-- Data to process follows --

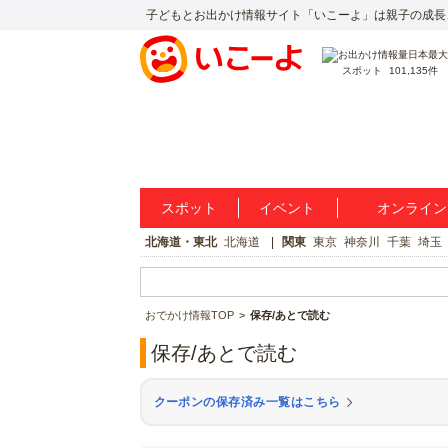
子どもとお出かけ情報サイト「いこーよ」は親子の成長
スポット
101,135件
スポット
イベント
オンライン
北海道・東北
北海道
関東
東京
神奈川
千葉
埼玉
おでかけ情報TOP
保存/あとで読む
保存/あとで読む
クーポンの保存済み一覧はこちら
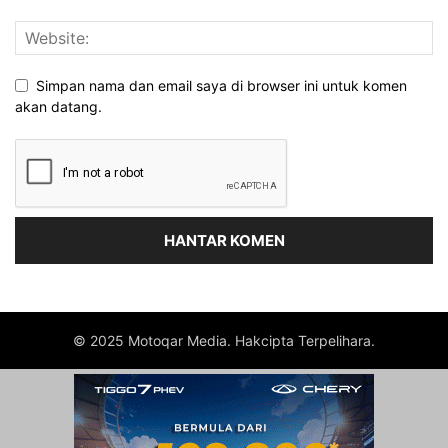
Simpan nama dan email saya di browser ini untuk komen
akan datang.
© 2025 Motoqar Media. Hakcipta Terpelihara.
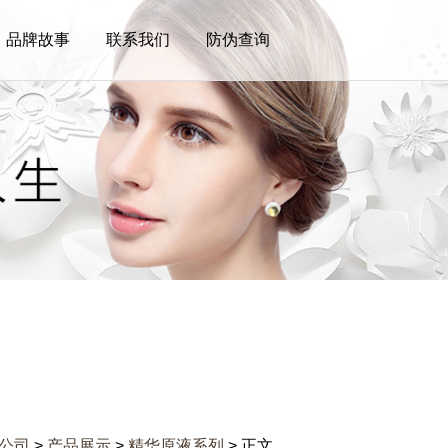
品牌故事
联系我们
防伪查询
公司
>
产品展示
>
精华原液系列
> 正文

-- Data to process concluded --

Task: An exact copy of the records above is required, leaving out the pictures.

Result below:
子どもとお出かけ情報サイト「いこーよ」は親子の成長
スポット
101,135件
スポット
イベント
オンライン
北海道・東北
北海道
関東
東京
神奈川
千葉
埼玉
おでかけ情報TOP
保存/あとで読む
保存/あとで読む
クーポンの保存済み一覧はこちら
Simpan nama dan email saya di browser ini untuk komen
akan datang.
© 2025 Motoqar Media. Hakcipta Terpelihara.
品牌故事
联系我们
防伪查询
公司
>
产品展示
>
精华原液系列
> 正文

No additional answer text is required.